Lib Dems urged to implement their own policy on dictator debt

By staff writers
September 23, 2011

The Liberal Democrats have been accused of inconsistency after declaring their support for the Arab Spring. The Jubilee Debt Campaign (JDC) say that the party’s ministers are undermining Arab democracy by not acting on “dictator debt”.

At their conference, the Liberal Democrats passed a policy which recognises the progress towards democracy made by popular movements in the Middle East and north Africa.

The policy sets out that “Democracy, justice, free expression, free association and self-determination are universal human rights… Such human rights can discourage conflict, enhance prosperity and economic development…Countries which embrace freedom and pluralism should feel its full economic, social and political benefits”

But campaigners argue that one way in which democracy could be supported would be for the Liberal Democrats to implement their existing policy to audit overseas debts to the UK and to invalidate any debts which were run up by reckless lending to dictators.

JDC point out that the UK government’s Export Credit Guarantee Department (ECGD) is expecting payment of hundreds of millions for deals done with dictators such as Mubarak.

The ECGD is under the control of Liberal Democrat Business Secretary Vince Cable. JDC urged Cable to implement existing Liberal Democrat policy by cancelling dictator debts.

“This would show a real commitment to supporting democracy,” said JDC’s Maddy Evans.

She added, “Expecting people struggling for democracy in Egypt to pay off debts that were run up by their dictator is completely unfair and undermines the government’s claims around supporting transition to democracy”.

Thus far there has been no progress on Liberal Democrat policy to audit these debts since they entered government. And when Malcolm Bruce, Liberal Democrat Chair of the International Development Select Committee, asked a parliamentary question on Egypt’s debts in June 2011, Ed Davey, a Liberal Democrat minister, responded that “no audit of debts owed by Egypt …is contemplated”

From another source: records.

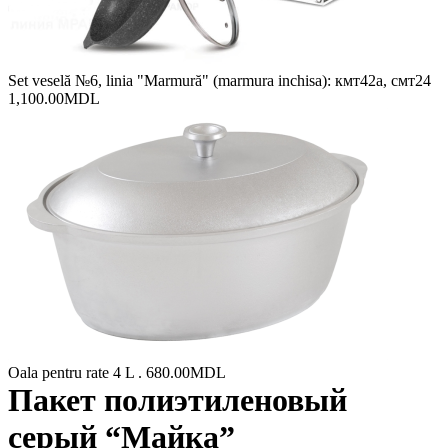
Set veselă №6, linia "Marmură" (marmura inchisa): кмт42а, cмт24
1,100.00
MDL
Oala pentru rate 4 L .
680.00
MDL
Пакет полиэтиленовый
серый “Майка”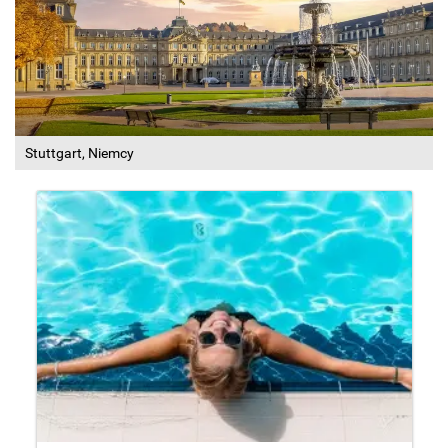
Stuttgart, Niemcy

Despite Mubarak’s fall, his debts continue to burden the country. The UK government has not explained the origin of these debts, but it is clear that in the past other debts to the ECGD have been run up through arms exports, fossil fuel projects, and projects which have harmed the human rights or environment of people in the country concerned. Other countries which owe dictator debts to the ECGD include Indonesia, Iraq and Kenya.